To find the distance between two points A(x1,y1) and B(x2,y2) on a straight line on the xy-plane, we use the Distance Formula, which is... d(AB) = √[(x1-y1)^2+(x2-y2)^2]. We will now demonstrate how this formula works by an example problem. Please click on the image to see how this is done.

Now we will find the distance between two points A and B on a curve defined by a function f(x) on a closed interval [a,b]. To find this distance we should use the formula s =The integral, between the lower limit, a, and the upper limit, b, of the integrand √(1 +[f'(x)]^2) in respect to variable of integration, dx. Please click on the image for a better view.
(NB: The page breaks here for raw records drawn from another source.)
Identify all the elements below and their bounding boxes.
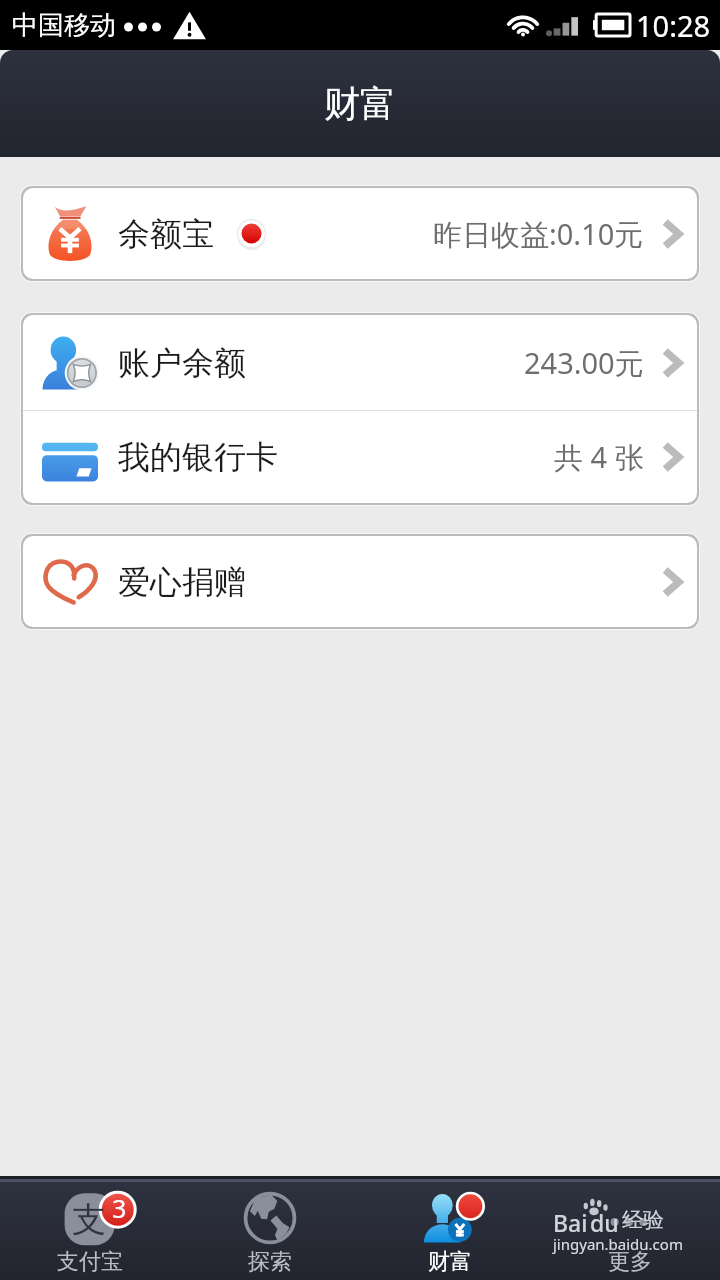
staticText: 243.00元 — [524, 343, 644, 383]
staticText: jingyan.baidu.com — [553, 1234, 683, 1254]
button[interactable]: 支付宝 — [0, 1182, 180, 1280]
staticText: 昨日收益:0.10元 — [433, 214, 644, 254]
staticText: du — [590, 1207, 619, 1234]
staticText: 共 4 张 — [554, 437, 644, 477]
button[interactable]: 我的银行卡 — [23, 411, 697, 503]
staticText: 探索 — [248, 1248, 292, 1276]
button[interactable]: 余额宝 — [23, 188, 697, 279]
staticText: Bai — [553, 1207, 588, 1234]
staticText: 中国移动 — [12, 9, 116, 42]
staticText: 余额宝 — [118, 214, 214, 254]
staticText: 10:28 — [636, 6, 711, 45]
staticText: 支付宝 — [57, 1248, 123, 1276]
button[interactable]: 账户余额 — [23, 315, 697, 410]
staticText: 账户余额 — [118, 343, 246, 383]
staticText: 爱心捐赠 — [118, 562, 246, 602]
staticText: 更多 — [608, 1248, 652, 1276]
button[interactable]: 探索 — [180, 1182, 360, 1280]
staticText: 经验 — [622, 1207, 664, 1233]
staticText: 支 — [72, 1198, 106, 1241]
button[interactable]: 财富 — [360, 1182, 540, 1280]
button[interactable]: 爱心捐赠 — [23, 536, 697, 627]
button[interactable]: 更多 — [540, 1182, 720, 1280]
staticText: 财富 — [324, 81, 396, 126]
staticText: 财富 — [428, 1248, 472, 1276]
staticText: 3 — [112, 1191, 127, 1225]
staticText: 我的银行卡 — [118, 437, 278, 477]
The function that we will be using as an example problem, over the closed Interval, [1,3], is... f(x)= (1/2)[(x+4)√[(x+4)^2-1]-ln[(x+4)+√[(x+4)^2-1]]]. the derivative of this function, is... f'(x)=√[(x+4)^2-1], we will now square both sides of the function of the derivative. That is [f'(x)]^2 = [√[(x+4)^2-1]]^2, which gives us [f'(x)]^2 = (x + 4)^2 - 1. We now substitute this expression into the arc length formula/Integral of, s. then Integrate.

Please click on the image for a better understanding.
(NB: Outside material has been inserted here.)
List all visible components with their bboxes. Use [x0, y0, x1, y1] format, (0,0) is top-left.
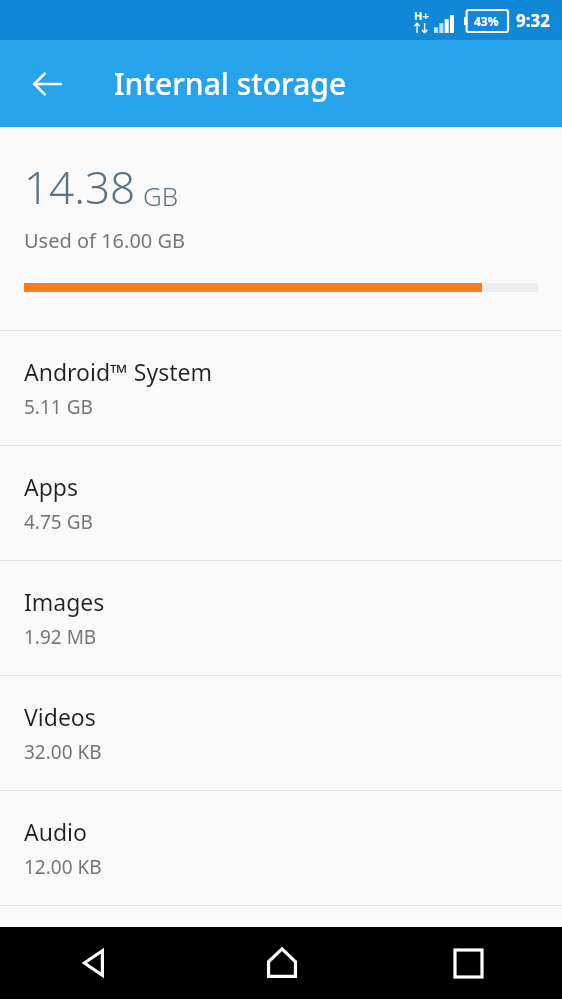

Then by substitution, we have the following: s =The integral, between the lower limit, 1, and the upper limit, 3, of the integrand √(1 +[f'(x)]^2) = the integrand √(1 + (x + 4)^2 - 1). which is equal to √((x + 4)^2). By performing the antiderivative on this Integrand, and By the Fundamental Theorem of Calculus, we get... {[(x^2)/2] + 4x} in which we first substitute the upper limit, 3, and from this result, we Subtract the result of the substitution of the lower limit, 1. That is {[(3^2)/2] + 4(3)} - {[(1^2)/2] + 4(1)} which is equal to {[(9/2) + 12]} - {[(1/2) + 4]} = {(33/2) - (9/2)} which is equal to (24/2) = 12. So the Arclength/distance of the function/curve over the Interval [1,3], is, 12 units.